- About this task
Copy every line of the data that contains the string "listopada".

[Page-level text extractions]
____

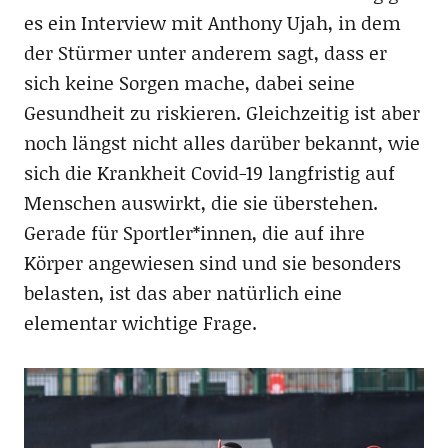
es ein Interview mit Anthony Ujah, in dem
der Stürmer unter anderem sagt, dass er
sich keine Sorgen mache, dabei seine
Gesundheit zu riskieren. Gleichzeitig ist aber
noch längst nicht alles darüber bekannt, wie
sich die Krankheit Covid-19 langfristig auf
Menschen auswirkt, die sie überstehen.
Gerade für Sportler*innen, die auf ihre
Körper angewiesen sind und sie besonders
belasten, ist das aber natürlich eine
elementar wichtige Frage.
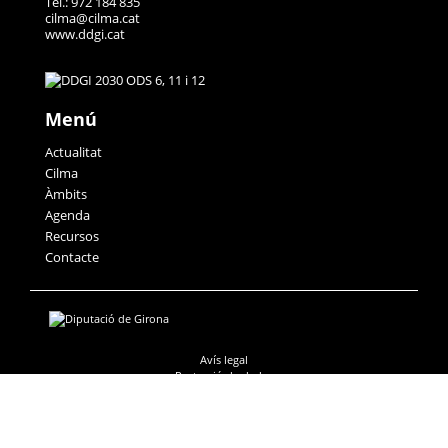
Tel.: 972 184 835
cilma@cilma.cat
www.ddgi.cat
Menú
Actualitat
Cilma
Àmbits
Agenda
Recursos
Contacte
Avís legal
Protecció de dades
Accessibilitat
Política de galetes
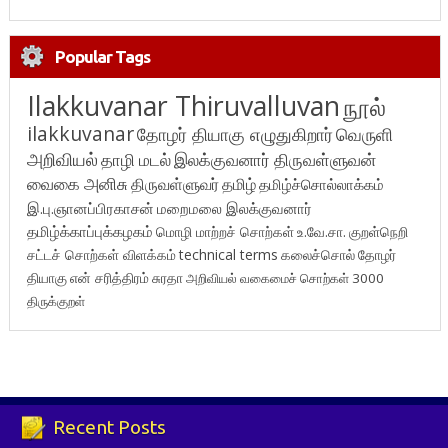
Popular Tags
Ilakkuvanar Thiruvalluvan
நூல்
ilakkuvanar
தோழர் தியாகு எழுதுகிறார்
வெருளி
அறிவியல்
தாழி மடல்
இலக்குவனார் திருவள்ளுவன்
வைகை அனிசு
திருவள்ளுவர்
தமிழ்
தமிழ்ச்சொல்லாக்கம்
இ.பு.ஞானப்பிரகாசன்
மறைமலை இலக்குவனார்
தமிழ்க்காப்புக்கழகம்
மொழி மாற்றச் சொற்கள்
உ.வே.சா.
குறள்நெறி
சட்டச் சொற்கள் விளக்கம்
technical terms
கலைச்சொல்
தோழர்
தியாகு
என் சரித்திரம்
சுரதா
அறிவியல் வகைமைச் சொற்கள் 3000
திருக்குறள்
Recent Posts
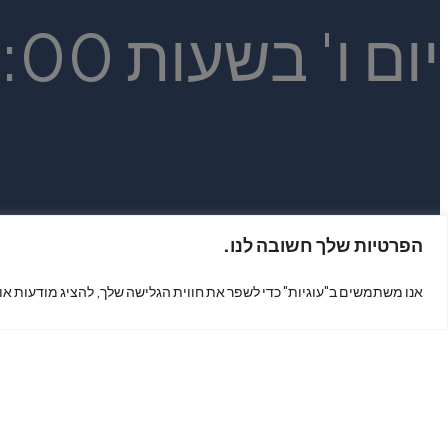
יום ו' בשעות 14:00 - 9:30
הפרטיות שלך חשובה לנו.
צור קשר
אנו משתמשים ב"עוגיות" כדי לשפר את חווית הגלישה שלך, להציג מודעות או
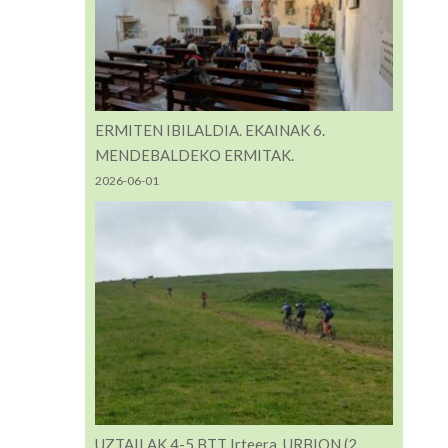
ERMITEN IBILALDIA. EKAINAK 6.
MENDEBALDEKO ERMITAK.
2026-06-01
UZTAILAK 4-5 BTT Irteera. URBION (2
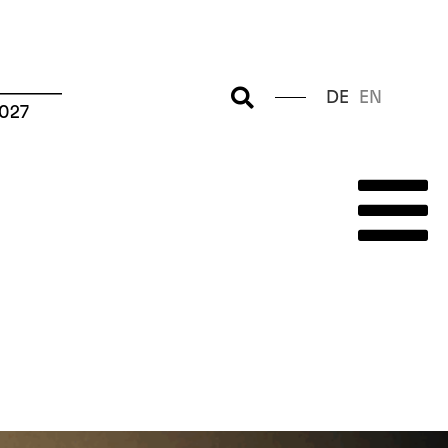
–––––––
DE
EN
2027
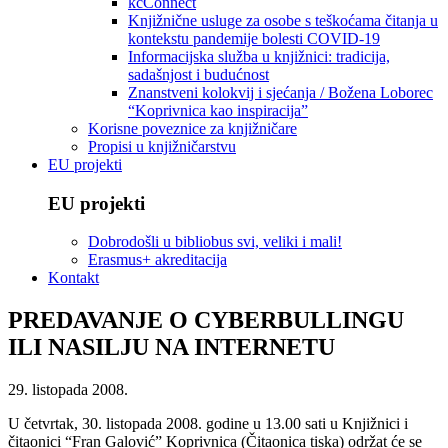
kcConnect
Knjižnične usluge za osobe s teškoćama čitanja u
kontekstu pandemije bolesti COVID-19
Informacijska služba u knjižnici: tradicija,
sadašnjost i budućnost
Znanstveni kolokvij i sjećanja / Božena Loborec
“Koprivnica kao inspiracija”
Korisne poveznice za knjižničare
Propisi u knjižničarstvu
EU projekti
EU projekti
Dobrodošli u bibliobus svi, veliki i mali!
Erasmus+ akreditacija
Kontakt
PREDAVANJE O CYBERBULLINGU
ILI NASILJU NA INTERNETU
29. listopada 2008.
U četvrtak, 30. listopada 2008. godine u 13.00 sati u Knjižnici i
čitaonici “Fran Galović” Koprivnica (Čitaonica tiska) održat će se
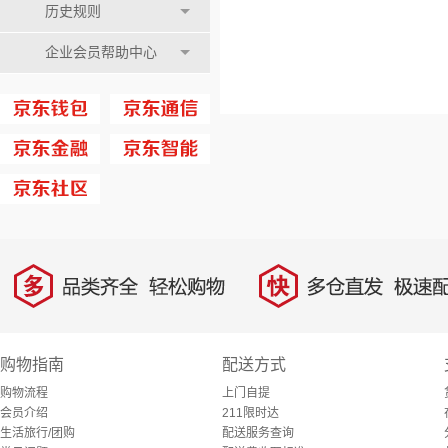
历史规则
企业会员帮助中心
多
快
品类齐全，轻松购物
多仓直发，极速配
购物指南
配送方式
购物流程
上门自提
会员介绍
211限时达
生活旅行/团购
配送服务查询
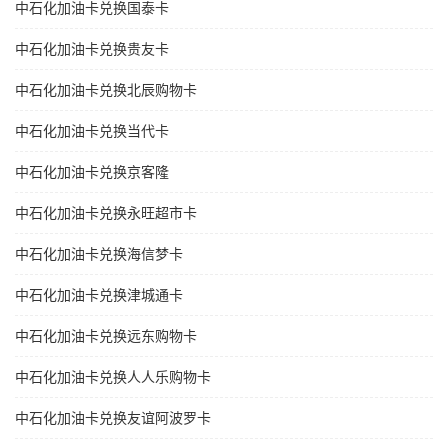
中石化加油卡兑换国泰卡
中石化加油卡兑换贵友卡
中石化加油卡兑换北辰购物卡
中石化加油卡兑换当代卡
中石化加油卡兑换京客隆
中石化加油卡兑换永旺超市卡
中石化加油卡兑换海信梦卡
中石化加油卡兑换津城通卡
中石化加油卡兑换远东购物卡
中石化加油卡兑换人人乐购物卡
中石化加油卡兑换友谊阿波罗卡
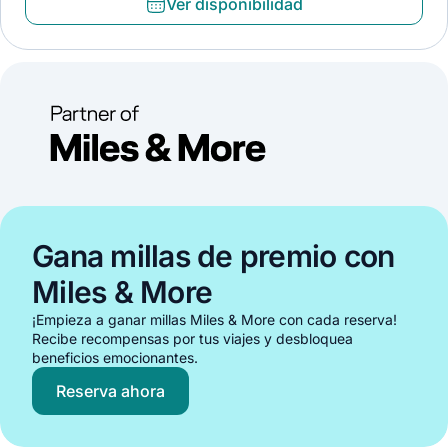
Ver disponibilidad
Gana millas de premio con
Miles & More
¡Empieza a ganar millas Miles & More con cada reserva!
Recibe recompensas por tus viajes y desbloquea
beneficios emocionantes.
Reserva ahora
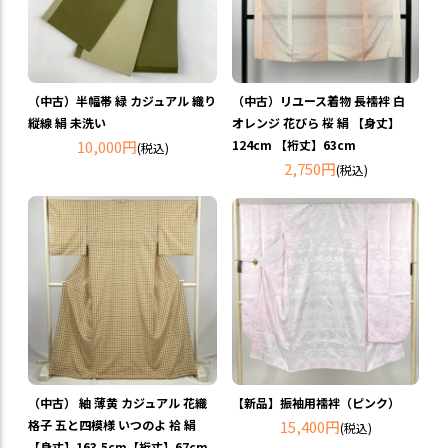
（中古）半幅帯 緑 カジュアル 織り
（中古）リユース着物 長襦袢 白
縦線 絹 未洗い
オレンジ 花びら 桜 絹 【身丈】
10,000円
124cm 【裄丈】63cm
(税込)
2,750円
(税込)
（中古） 紬 薄黄 カジュアル 花織
【新品】振袖用襦袢（ピンク）
格子 五と四模様 いつのよ 袷 絹
15,400円
(税込)
【身丈】163.5cm【裄丈】67cm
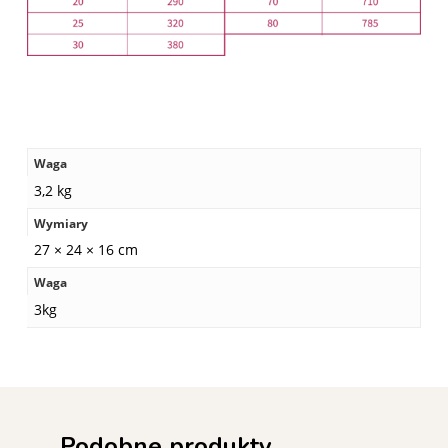
Waga
3,2 kg
Wymiary
27 × 24 × 16 cm
Waga
3kg
Podobne produkty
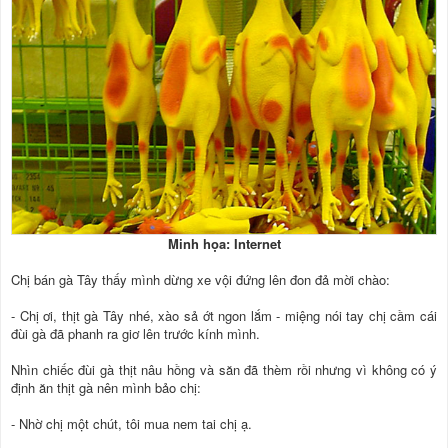
Minh họa: Internet
Chị bán gà Tây thấy mình dừng xe vội đứng lên đon đả mời chào:
- Chị ơi, thịt gà Tây nhé, xào sả ớt ngon lắm - miệng nói tay chị cầm cái
đùi gà đã phanh ra giơ lên trước kính mình.
Nhìn chiếc đùi gà thịt nâu hồng và săn đã thèm rồi nhưng vì không có ý
định ăn thịt gà nên mình bảo chị:
- Nhờ chị một chút, tôi mua nem tai chị ạ.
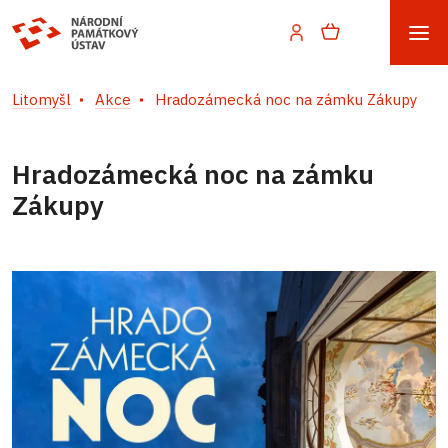
Litomyšl
Akce
Hradozámecká noc na zámku Zákupy
Hradozámecká noc na zámku
Zákupy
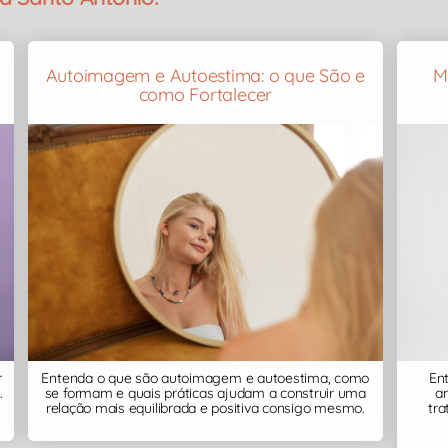
Autoimagem e Autoestima: o que São e
M
como Fortalecer
Entenda o que são autoimagem e autoestima, como
Ent
r
se formam e quais práticas ajudam a construir uma
an
.
relação mais equilibrada e positiva consigo mesmo.
tr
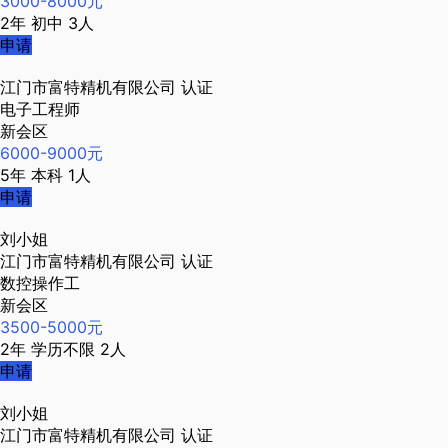
3000-8000元
2年
初中
3人
申请
江门市富特精机有限公司
认证
电子工程师
新会区
6000-9000元
5年
本科
1人
申请
刘小姐
江门市富特精机有限公司
认证
数控操作工
新会区
3500-5000元
2年
学历不限
2人
申请
刘小姐
江门市富特精机有限公司
认证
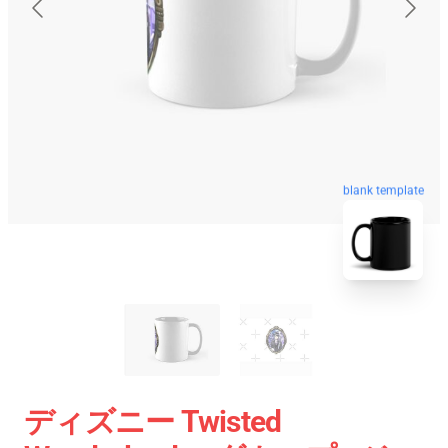
blank template
ディズニー Twisted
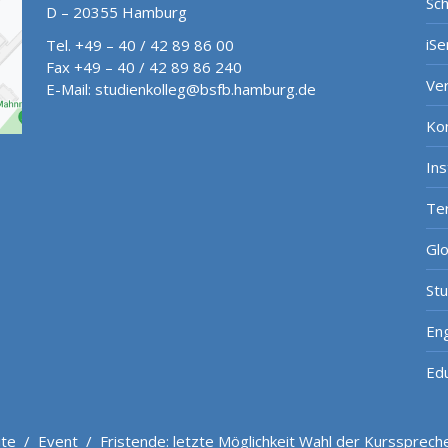
Sch
D – 20355 Hamburg
iSe
Tel. +49 – 40 / 42 89 86 00
Fax +49 – 40 / 42 89 86 240
Ve
E-Mail:
studienkolleg@bsfb.hamburg.de
Ko
In
Te
Gl
St
Eng
Ed
ite
/
Event
/
Fristende: letzte Möglichkeit Wahl der Kurssprech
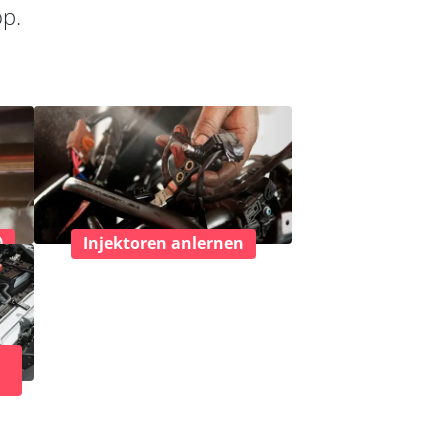
op.
)
Injektoren anlernen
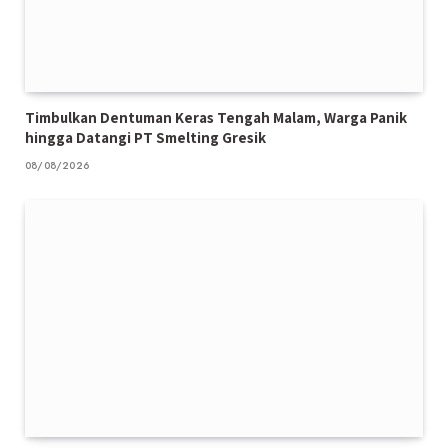
Timbulkan Dentuman Keras Tengah Malam, Warga Panik
hingga Datangi PT Smelting Gresik
08/08/2026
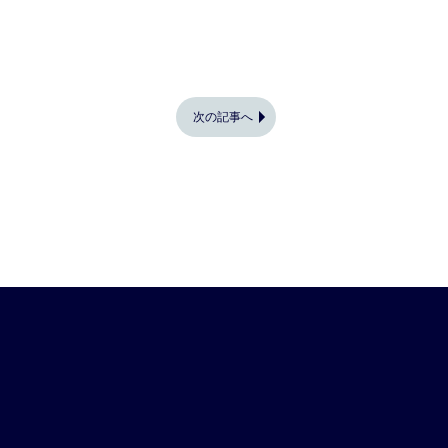
次の記事へ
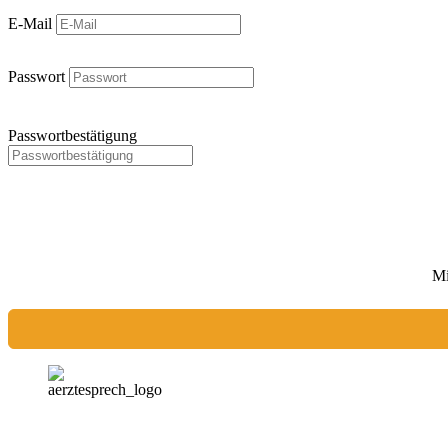
E-Mail
Passwort
Passwortbestätigung
Mi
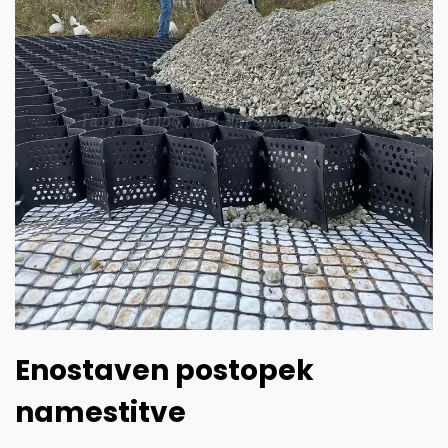
Enostaven postopek
namestitve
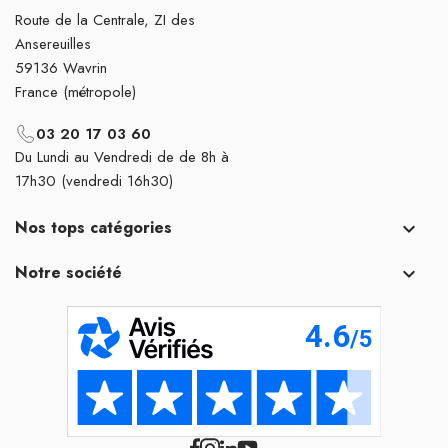
Route de la Centrale, ZI des
Ansereuilles
59136 Wavrin
France (métropole)
03 20 17 03 60
Du Lundi au Vendredi de de 8h à
17h30 (vendredi 16h30)
Nos tops catégories

Notre société

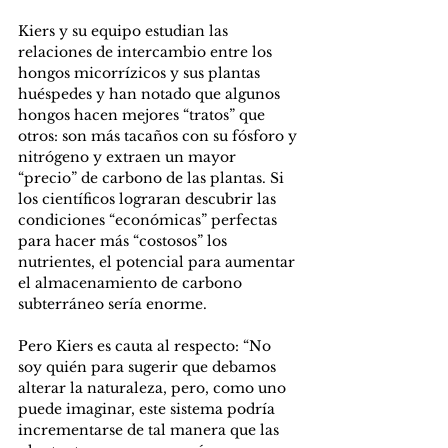
Kiers y su equipo estudian las 
relaciones de intercambio entre los 
hongos micorrízicos y sus plantas 
huéspedes y han notado que algunos 
hongos hacen mejores “tratos” que 
otros: son más tacaños con su fósforo y 
nitrógeno y extraen un mayor 
“precio” de carbono de las plantas. Si 
los científicos lograran descubrir las 
condiciones “económicas” perfectas 
para hacer más “costosos” los 
nutrientes, el potencial para aumentar 
el almacenamiento de carbono 
subterráneo sería enorme.
Pero Kiers es cauta al respecto: “No 
soy quién para sugerir que debamos 
alterar la naturaleza, pero, como uno 
puede imaginar, este sistema podría 
incrementarse de tal manera que las 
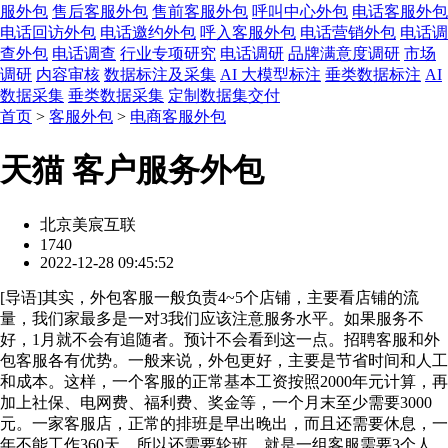
服外包
售后客服外包
售前客服外包
呼叫中心外包
电话客服外包
电话回访外包
电话邀约外包
呼入客服外包
电话营销外包
电话调
查外包
电话调查
行业专项研究
电话调研
品牌满意度调研
市场
调研
内容审核
数据标注及采集
AI 大模型标注
垂类数据标注
AI
数据采集
垂类数据采集
定制数据集交付
首页
>
客服外包
>
电商客服外包
天猫 客户服务外包
北京美宸互联
1740
2022-12-28 09:45:52
[
导语
]其实，外包客服一般负责4~5个店铺，主要看店铺的流
量，我们家最多是一对3我们应该注意服务水平。如果服务不
好，1月就不会有追随者。预计不会看到这一点。招聘客服和外
包客服各有优势。一般来说，外包更好，主要是节省时间和人工
和成本。这样，一个客服的正常基本工资按照2000年元计算，再
加上社保、电网费、福利费、奖金等，一个月末至少需要3000
元。一家客服店，正常的排班是早出晚出，而且还需要休息，一
年不能工作360天，所以还需要轮班，就是一组客服需要3个人，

____

- Completed task
29. listopada 2008.
U četvrtak, 30. listopada 2008. godine u 13.00 sati u Knjižnici i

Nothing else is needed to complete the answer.